Transcribed page contents
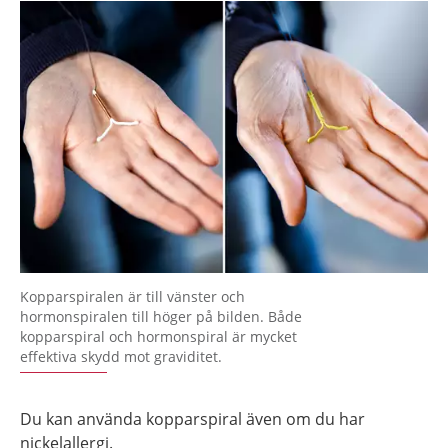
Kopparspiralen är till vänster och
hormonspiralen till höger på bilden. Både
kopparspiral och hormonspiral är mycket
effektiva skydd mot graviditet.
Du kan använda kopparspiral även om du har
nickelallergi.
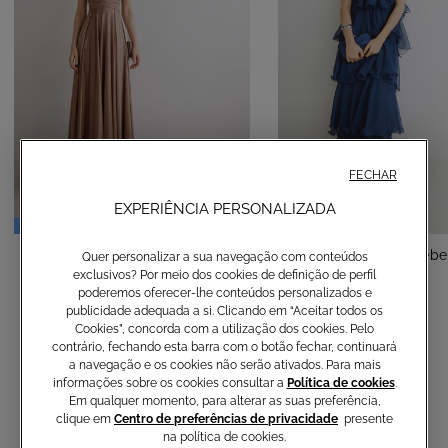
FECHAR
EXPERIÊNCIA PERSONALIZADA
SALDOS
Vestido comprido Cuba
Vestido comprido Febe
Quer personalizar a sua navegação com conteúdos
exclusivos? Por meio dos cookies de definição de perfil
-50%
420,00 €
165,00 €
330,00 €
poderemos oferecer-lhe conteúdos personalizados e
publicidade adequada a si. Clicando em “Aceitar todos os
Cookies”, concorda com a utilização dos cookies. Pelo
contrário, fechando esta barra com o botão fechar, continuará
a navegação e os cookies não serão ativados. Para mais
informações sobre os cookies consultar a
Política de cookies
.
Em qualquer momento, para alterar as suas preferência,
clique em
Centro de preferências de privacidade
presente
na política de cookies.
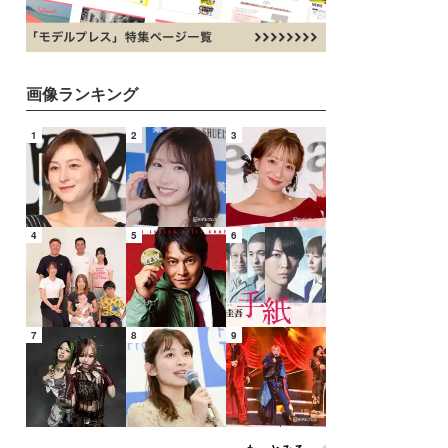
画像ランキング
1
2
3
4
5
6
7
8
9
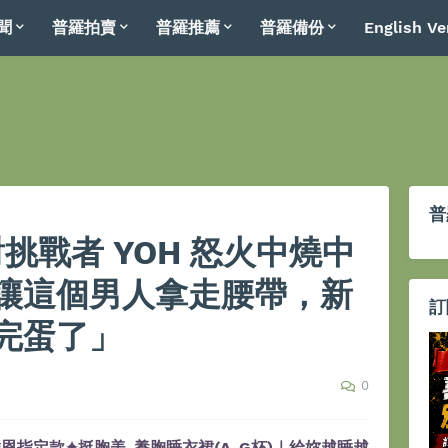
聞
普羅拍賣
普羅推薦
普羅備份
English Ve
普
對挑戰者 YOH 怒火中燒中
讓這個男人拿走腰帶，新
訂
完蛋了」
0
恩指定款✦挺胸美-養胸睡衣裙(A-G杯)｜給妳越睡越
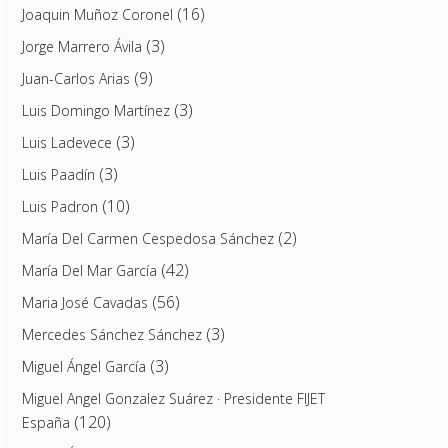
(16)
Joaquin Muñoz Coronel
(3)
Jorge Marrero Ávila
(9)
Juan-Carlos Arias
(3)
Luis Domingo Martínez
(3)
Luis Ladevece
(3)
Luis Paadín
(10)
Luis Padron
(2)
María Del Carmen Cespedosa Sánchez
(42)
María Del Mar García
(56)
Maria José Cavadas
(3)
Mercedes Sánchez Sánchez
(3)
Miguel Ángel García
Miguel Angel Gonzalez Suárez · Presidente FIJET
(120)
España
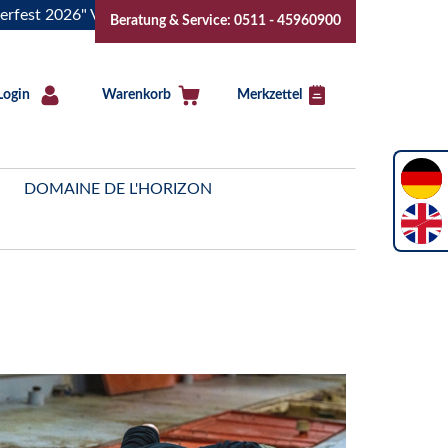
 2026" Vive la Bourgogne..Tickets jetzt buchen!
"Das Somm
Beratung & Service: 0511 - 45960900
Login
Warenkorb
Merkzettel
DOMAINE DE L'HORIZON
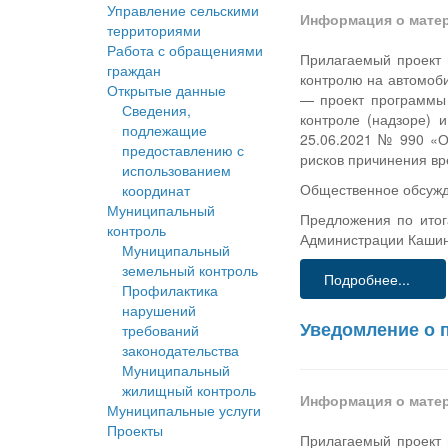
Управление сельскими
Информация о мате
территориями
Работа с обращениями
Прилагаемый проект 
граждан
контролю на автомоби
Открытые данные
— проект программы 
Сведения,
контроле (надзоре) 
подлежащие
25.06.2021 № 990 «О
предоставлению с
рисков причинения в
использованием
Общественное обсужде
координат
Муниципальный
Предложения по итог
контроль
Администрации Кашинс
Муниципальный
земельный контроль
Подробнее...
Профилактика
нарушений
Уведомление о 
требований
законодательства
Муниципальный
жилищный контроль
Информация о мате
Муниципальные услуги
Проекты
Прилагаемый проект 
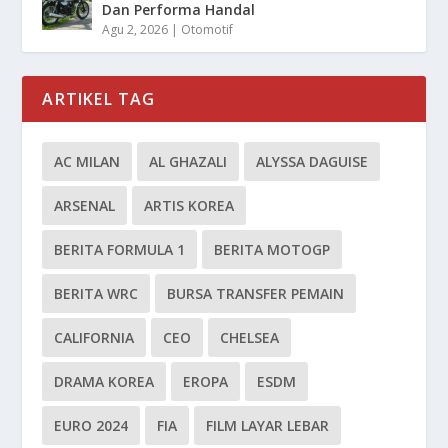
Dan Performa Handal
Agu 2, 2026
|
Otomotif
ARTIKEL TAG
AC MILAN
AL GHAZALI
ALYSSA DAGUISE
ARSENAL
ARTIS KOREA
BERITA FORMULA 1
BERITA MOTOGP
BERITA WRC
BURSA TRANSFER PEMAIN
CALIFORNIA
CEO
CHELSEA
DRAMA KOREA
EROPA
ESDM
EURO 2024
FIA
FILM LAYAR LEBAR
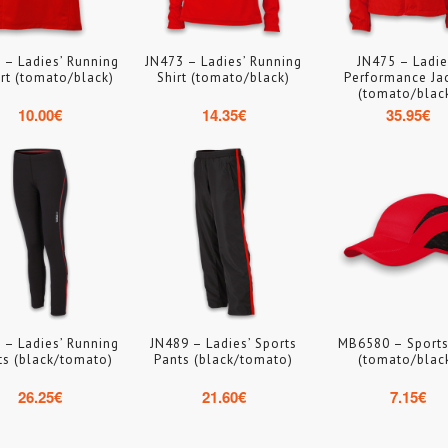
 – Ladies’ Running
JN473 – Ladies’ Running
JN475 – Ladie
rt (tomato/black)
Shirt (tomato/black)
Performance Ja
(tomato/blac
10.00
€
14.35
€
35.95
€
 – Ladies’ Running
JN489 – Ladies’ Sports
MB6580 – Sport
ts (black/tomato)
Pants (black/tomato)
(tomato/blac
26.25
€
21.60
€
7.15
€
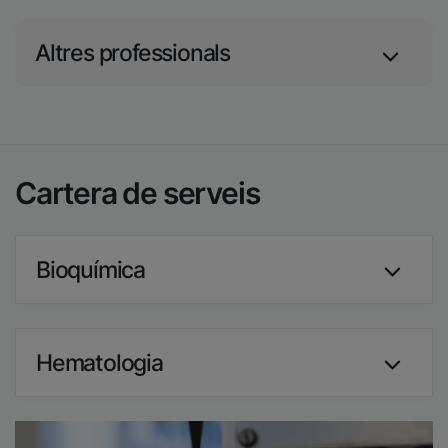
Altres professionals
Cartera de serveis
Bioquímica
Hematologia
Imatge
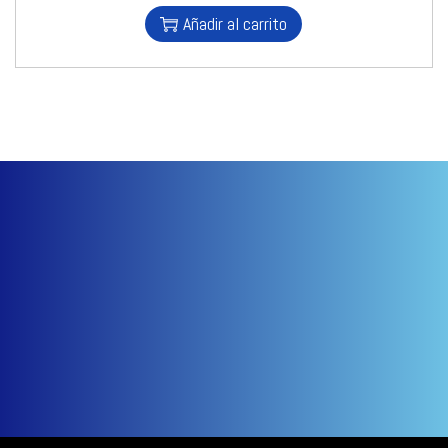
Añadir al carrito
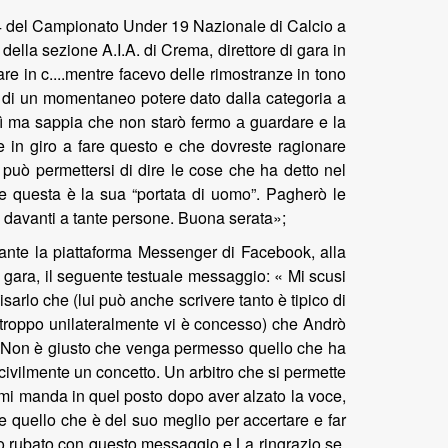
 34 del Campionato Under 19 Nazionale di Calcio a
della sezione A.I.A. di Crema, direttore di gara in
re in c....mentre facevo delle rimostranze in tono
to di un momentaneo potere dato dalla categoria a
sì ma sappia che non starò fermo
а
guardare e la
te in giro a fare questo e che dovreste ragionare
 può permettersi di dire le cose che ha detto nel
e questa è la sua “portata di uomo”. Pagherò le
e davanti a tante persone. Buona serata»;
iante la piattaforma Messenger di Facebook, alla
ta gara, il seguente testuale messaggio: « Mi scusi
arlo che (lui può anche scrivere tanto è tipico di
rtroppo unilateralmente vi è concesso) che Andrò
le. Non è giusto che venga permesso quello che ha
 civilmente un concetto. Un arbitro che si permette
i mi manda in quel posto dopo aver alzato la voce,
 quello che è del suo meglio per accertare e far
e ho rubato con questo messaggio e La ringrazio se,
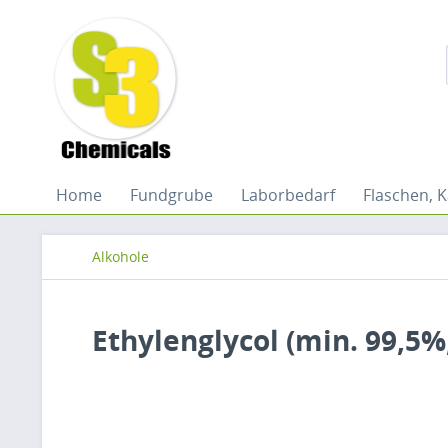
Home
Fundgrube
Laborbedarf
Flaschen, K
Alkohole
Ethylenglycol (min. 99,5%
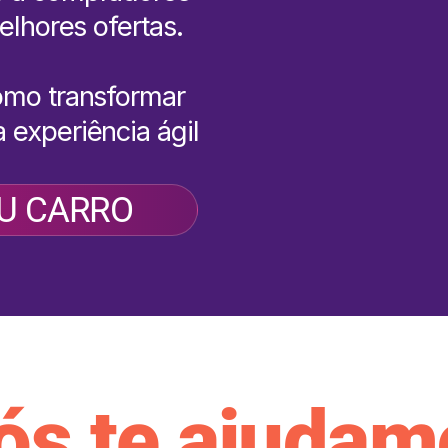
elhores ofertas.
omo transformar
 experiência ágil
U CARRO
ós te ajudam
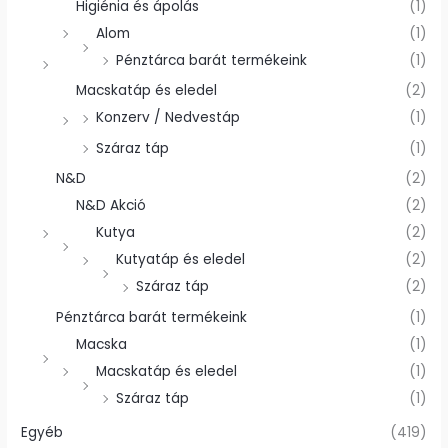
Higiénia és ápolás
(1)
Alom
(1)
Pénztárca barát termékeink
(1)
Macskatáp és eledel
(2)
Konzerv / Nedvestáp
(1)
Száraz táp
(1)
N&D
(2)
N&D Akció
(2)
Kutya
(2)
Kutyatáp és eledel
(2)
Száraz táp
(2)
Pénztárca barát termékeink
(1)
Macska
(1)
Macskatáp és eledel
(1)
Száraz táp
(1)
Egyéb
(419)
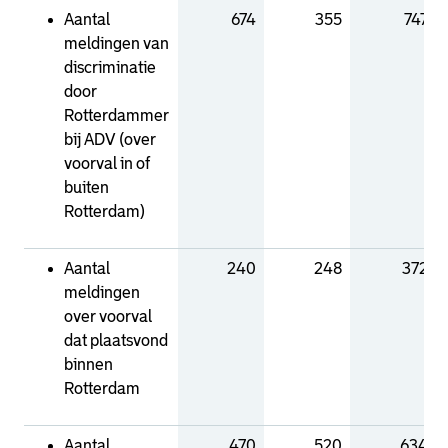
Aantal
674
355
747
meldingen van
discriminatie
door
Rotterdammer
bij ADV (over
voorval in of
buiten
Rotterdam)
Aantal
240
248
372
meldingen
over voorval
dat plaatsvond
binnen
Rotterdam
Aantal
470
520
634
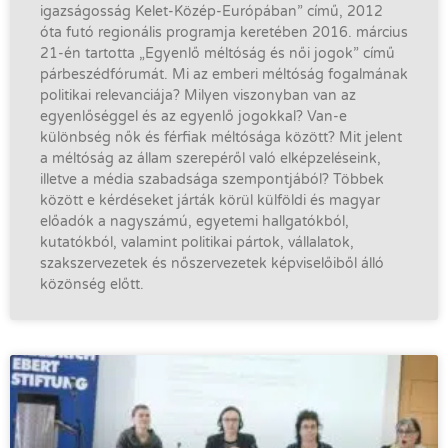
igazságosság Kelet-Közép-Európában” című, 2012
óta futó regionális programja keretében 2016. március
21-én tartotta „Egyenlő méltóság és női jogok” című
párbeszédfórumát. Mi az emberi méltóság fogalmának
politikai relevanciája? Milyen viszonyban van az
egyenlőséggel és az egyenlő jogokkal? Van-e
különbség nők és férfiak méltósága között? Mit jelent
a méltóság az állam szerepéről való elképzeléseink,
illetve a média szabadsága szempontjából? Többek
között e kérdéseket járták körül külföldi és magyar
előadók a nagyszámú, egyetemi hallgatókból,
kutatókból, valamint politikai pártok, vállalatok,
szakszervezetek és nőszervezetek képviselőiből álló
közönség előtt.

**BRIEF**.
Copy the records word for word, leaving no picture in the copy.

**RESPONSE TO THE TASK**.
Kopparspiralen är till vänster och
hormonspiralen till höger på bilden. Både
kopparspiral och hormonspiral är mycket
effektiva skydd mot graviditet.
Du kan använda kopparspiral även om du har
nickelallergi.
FECHAR
EXPERIÊNCIA PERSONALIZADA
SALDOS
Vestido comprido Cuba
Vestido comprido Febe
Quer personalizar a sua navegação com conteúdos
exclusivos? Por meio dos cookies de definição de perfil
-50%
420,00 €
165,00 €
330,00 €
poderemos oferecer-lhe conteúdos personalizados e
publicidade adequada a si. Clicando em “Aceitar todos os
Cookies”, concorda com a utilização dos cookies. Pelo
contrário, fechando esta barra com o botão fechar, continuará
a navegação e os cookies não serão ativados. Para mais
informações sobre os cookies consultar a
Política de cookies
.
Em qualquer momento, para alterar as suas preferência,
clique em
Centro de preferências de privacidade
presente
na política de cookies.
画像ランキング
1
2
3
4
5
6
7
8
9
聞
普羅拍賣
普羅推薦
普羅備份
English Ve
普
對挑戰者 YOH 怒火中燒中
讓這個男人拿走腰帶，新
訂
完蛋了」
0
恩指定款✦挺胸美-養胸睡衣裙(A-G杯)｜給妳越睡越
(16)
Joaquin Muñoz Coronel
(3)
Jorge Marrero Ávila
(9)
Juan-Carlos Arias
(3)
Luis Domingo Martínez
(3)
Luis Ladevece
(3)
Luis Paadín
(10)
Luis Padron
(2)
María Del Carmen Cespedosa Sánchez
(42)
María Del Mar García
(56)
Maria José Cavadas
(3)
Mercedes Sánchez Sánchez
(3)
Miguel Ángel García
Miguel Angel Gonzalez Suárez · Presidente FIJET
(120)
España
 2026" Vive la Bourgogne..Tickets jetzt buchen!
"Das Somm
Beratung & Service: 0511 - 45960900
Login
Warenkorb
Merkzettel
DOMAINE DE L'HORIZON
Управление сельскими
Информация о мате
территориями
Работа с обращениями
Прилагаемый проект 
граждан
контролю на автомоби
Открытые данные
— проект программы 
Сведения,
контроле (надзоре) 
подлежащие
25.06.2021 № 990 «О
предоставлению с
рисков причинения в
использованием
Общественное обсужде
координат
Муниципальный
Предложения по итог
контроль
Администрации Кашинс
Муниципальный
земельный контроль
Подробнее...
Профилактика
нарушений
Уведомление о 
требований
законодательства
Муниципальный
жилищный контроль
Информация о мате
Муниципальные услуги
Проекты
Прилагаемый проект 
Dan Performa Handal
Agu 2, 2026
|
Otomotif
ARTIKEL TAG
AC MILAN
AL GHAZALI
ALYSSA DAGUISE
ARSENAL
ARTIS KOREA
BERITA FORMULA 1
BERITA MOTOGP
BERITA WRC
BURSA TRANSFER PEMAIN
CALIFORNIA
CEO
CHELSEA
DRAMA KOREA
EROPA
ESDM
EURO 2024
FIA
FILM LAYAR LEBAR
 – Ladies’ Running
JN473 – Ladies’ Running
JN475 – Ladie
rt (tomato/black)
Shirt (tomato/black)
Performance Ja
(tomato/blac
10.00
€
14.35
€
35.95
€
 – Ladies’ Running
JN489 – Ladies’ Sports
MB6580 – Sport
ts (black/tomato)
Pants (black/tomato)
(tomato/blac
26.25
€
21.60
€
7.15
€
Altres professionals
Cartera de serveis
Bioquímica
Hematologia
Imatge
Añadir al carrito
 34 del Campionato Under 19 Nazionale di Calcio a
della sezione A.I.A. di Crema, direttore di gara in
re in c....mentre facevo delle rimostranze in tono
to di un momentaneo potere dato dalla categoria a
sì ma sappia che non starò fermo
а
guardare e la
te in giro a fare questo e che dovreste ragionare
 può permettersi di dire le cose che ha detto nel
e questa è la sua “portata di uomo”. Pagherò le
e davanti a tante persone. Buona serata»;
iante la piattaforma Messenger di Facebook, alla
ta gara, il seguente testuale messaggio: « Mi scusi
arlo che (lui può anche scrivere tanto è tipico di
rtroppo unilateralmente vi è concesso) che Andrò
le. Non è giusto che venga permesso quello che ha
 civilmente un concetto. Un arbitro che si permette
i mi manda in quel posto dopo aver alzato la voce,
 quello che è del suo meglio per accertare e far
e ho rubato con questo messaggio e La ringrazio se,
Home
Fundgrube
Laborbedarf
Flaschen, K
Alkohole
Ethylenglycol (min. 99,5%
elhores ofertas.
omo transformar
 experiência ágil
U CARRO
ós te ajudam
Higiénia és ápolás
(1)
Alom
(1)
Pénztárca barát termékeink
(1)
Macskatáp és eledel
(2)
Konzerv / Nedvestáp
(1)
Száraz táp
(1)
N&D
(2)
N&D Akció
(2)
Kutya
(2)
Kutyatáp és eledel
(2)
Száraz táp
(2)
Pénztárca barát termékeink
(1)
Macska
(1)
Macskatáp és eledel
(1)
Száraz táp
(1)
Egyéb
(419)
Aantal
674
355
747
meldingen van
discriminatie
door
Rotterdammer
bij ADV (over
voorval in of
buiten
Rotterdam)
Aantal
240
248
372
meldingen
over voorval
dat plaatsvond
binnen
Rotterdam
Aantal
470
520
634
igazságosság Kelet-Közép-Európában” című, 2012
óta futó regionális programja keretében 2016. március
21-én tartotta „Egyenlő méltóság és női jogok” című
párbeszédfórumát. Mi az emberi méltóság fogalmának
politikai relevanciája? Milyen viszonyban van az
egyenlőséggel és az egyenlő jogokkal? Van-e
különbség nők és férfiak méltósága között? Mit jelent
a méltóság az állam szerepéről való elképzeléseink,
illetve a média szabadsága szempontjából? Többek
között e kérdéseket járták körül külföldi és magyar
előadók a nagyszámú, egyetemi hallgatókból,
kutatókból, valamint politikai pártok, vállalatok,
szakszervezetek és nőszervezetek képviselőiből álló
közönség előtt.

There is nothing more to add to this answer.